**How to complete this task**
Repeat the material exactly, every line of it.

**Materials provided**
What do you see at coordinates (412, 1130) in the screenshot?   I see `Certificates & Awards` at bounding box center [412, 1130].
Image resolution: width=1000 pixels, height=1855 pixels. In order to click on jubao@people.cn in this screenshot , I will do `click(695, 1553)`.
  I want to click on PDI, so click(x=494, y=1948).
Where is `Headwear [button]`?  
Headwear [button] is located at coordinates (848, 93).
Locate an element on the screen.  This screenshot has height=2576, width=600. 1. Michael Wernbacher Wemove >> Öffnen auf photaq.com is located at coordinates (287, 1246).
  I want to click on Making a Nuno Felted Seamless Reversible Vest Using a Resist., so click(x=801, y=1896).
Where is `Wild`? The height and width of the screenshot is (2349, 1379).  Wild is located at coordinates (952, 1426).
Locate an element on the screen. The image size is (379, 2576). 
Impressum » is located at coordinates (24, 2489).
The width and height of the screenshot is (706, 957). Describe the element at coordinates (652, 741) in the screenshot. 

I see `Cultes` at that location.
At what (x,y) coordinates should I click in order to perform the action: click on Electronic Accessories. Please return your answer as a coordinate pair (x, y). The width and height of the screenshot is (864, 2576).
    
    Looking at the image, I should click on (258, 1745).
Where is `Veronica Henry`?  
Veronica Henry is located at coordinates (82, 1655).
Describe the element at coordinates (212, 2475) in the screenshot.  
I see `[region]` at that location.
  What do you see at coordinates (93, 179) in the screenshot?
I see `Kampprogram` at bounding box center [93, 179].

**Exercise output**
What do you see at coordinates (412, 1130) in the screenshot?   I see `Certificates & Awards` at bounding box center [412, 1130].
Image resolution: width=1000 pixels, height=1855 pixels. In order to click on jubao@people.cn in this screenshot , I will do `click(695, 1553)`.
  I want to click on PDI, so click(x=494, y=1948).
Where is `Headwear [button]`?  
Headwear [button] is located at coordinates (848, 93).
Locate an element on the screen.  This screenshot has height=2576, width=600. 1. Michael Wernbacher Wemove >> Öffnen auf photaq.com is located at coordinates (287, 1246).
  I want to click on Making a Nuno Felted Seamless Reversible Vest Using a Resist., so click(x=801, y=1896).
Where is `Wild`? The height and width of the screenshot is (2349, 1379).  Wild is located at coordinates (952, 1426).
Locate an element on the screen. The image size is (379, 2576). 
Impressum » is located at coordinates (24, 2489).
The width and height of the screenshot is (706, 957). Describe the element at coordinates (652, 741) in the screenshot. 

I see `Cultes` at that location.
At what (x,y) coordinates should I click in order to perform the action: click on Electronic Accessories. Please return your answer as a coordinate pair (x, y). The width and height of the screenshot is (864, 2576).
    
    Looking at the image, I should click on (258, 1745).
Where is `Veronica Henry`?  
Veronica Henry is located at coordinates (82, 1655).
Describe the element at coordinates (212, 2475) in the screenshot.  
I see `[region]` at that location.
  What do you see at coordinates (93, 179) in the screenshot?
I see `Kampprogram` at bounding box center [93, 179].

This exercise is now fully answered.